Beijing has implemented a new campaign against the spread of "Western values" at universities and sent inspectors to monitor teachers for "improper" remarks in class, Reuters reports. At the National People's Congress (NPC) news conference, Education Minister Chen Baosheng said that more than 200 "experts in political education" had been sent into more than 2500 higher education establishments and monitored more than 3000 classes.
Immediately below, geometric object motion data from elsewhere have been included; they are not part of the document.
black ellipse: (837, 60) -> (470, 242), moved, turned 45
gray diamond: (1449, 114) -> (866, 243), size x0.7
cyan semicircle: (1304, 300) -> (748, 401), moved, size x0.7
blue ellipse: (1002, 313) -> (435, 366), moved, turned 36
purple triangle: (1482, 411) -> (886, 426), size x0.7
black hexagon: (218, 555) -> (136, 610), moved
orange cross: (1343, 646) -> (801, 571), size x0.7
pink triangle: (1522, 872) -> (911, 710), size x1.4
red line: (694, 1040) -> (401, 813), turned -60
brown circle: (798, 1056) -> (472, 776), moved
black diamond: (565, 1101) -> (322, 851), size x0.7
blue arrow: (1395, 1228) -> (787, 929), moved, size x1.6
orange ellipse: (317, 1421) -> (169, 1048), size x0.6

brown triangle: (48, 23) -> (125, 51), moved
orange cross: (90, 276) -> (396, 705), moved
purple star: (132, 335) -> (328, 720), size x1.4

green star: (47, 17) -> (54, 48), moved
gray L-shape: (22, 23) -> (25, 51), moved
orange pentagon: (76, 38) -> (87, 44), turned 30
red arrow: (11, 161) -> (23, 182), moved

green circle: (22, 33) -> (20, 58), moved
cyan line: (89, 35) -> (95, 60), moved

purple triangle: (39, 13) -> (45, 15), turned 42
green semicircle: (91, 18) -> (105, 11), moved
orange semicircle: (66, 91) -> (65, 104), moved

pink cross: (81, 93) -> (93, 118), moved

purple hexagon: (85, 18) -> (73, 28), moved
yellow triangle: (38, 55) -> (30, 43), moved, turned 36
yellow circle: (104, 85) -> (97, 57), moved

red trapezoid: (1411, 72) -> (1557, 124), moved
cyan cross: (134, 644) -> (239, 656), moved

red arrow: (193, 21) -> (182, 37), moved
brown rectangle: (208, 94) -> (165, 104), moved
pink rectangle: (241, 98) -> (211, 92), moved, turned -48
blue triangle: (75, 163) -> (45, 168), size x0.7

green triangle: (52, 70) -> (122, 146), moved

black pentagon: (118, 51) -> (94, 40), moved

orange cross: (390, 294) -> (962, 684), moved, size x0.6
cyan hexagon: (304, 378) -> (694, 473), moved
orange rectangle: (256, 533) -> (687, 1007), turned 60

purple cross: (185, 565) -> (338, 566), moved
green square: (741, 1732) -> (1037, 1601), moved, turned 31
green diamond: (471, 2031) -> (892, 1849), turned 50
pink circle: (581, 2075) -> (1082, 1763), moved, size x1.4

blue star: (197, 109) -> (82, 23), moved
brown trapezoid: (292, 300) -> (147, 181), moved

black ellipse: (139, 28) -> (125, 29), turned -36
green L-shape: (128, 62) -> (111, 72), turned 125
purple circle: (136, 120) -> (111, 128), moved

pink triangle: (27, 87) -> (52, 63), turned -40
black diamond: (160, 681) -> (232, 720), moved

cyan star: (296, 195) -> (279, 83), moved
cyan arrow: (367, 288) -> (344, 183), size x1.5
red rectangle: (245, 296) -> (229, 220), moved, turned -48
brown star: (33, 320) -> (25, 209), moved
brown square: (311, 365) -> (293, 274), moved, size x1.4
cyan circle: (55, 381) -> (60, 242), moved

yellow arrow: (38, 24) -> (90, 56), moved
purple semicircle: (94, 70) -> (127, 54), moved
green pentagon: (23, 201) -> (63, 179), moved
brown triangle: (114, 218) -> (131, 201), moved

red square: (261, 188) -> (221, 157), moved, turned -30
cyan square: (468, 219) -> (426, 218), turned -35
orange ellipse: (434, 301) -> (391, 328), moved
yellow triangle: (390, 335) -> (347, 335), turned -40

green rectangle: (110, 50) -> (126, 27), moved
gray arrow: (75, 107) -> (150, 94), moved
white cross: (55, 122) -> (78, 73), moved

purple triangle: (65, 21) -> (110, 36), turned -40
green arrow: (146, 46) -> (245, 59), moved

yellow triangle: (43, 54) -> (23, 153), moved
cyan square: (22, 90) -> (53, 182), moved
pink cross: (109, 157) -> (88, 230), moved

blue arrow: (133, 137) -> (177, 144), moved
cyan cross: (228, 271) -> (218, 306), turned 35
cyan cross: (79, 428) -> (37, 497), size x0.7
To assess the efficacy of political education classes, 30,000 students filled out "questionnaires" which more than 91 percent said they found "edifying." "In some schools' getting into political education classes is like getting a train ticket during Spring Festival," Chen said, referring to the Lunar New Year holiday when millions pack trains, planes and cars to get home.

[EDITOR'S NOTE: Chen comments are in stark contrast to those he made on the sidelines of last year’s NPC, when he said that political education at universities was outdated, and that students in such courses were often there in body but not spirit.]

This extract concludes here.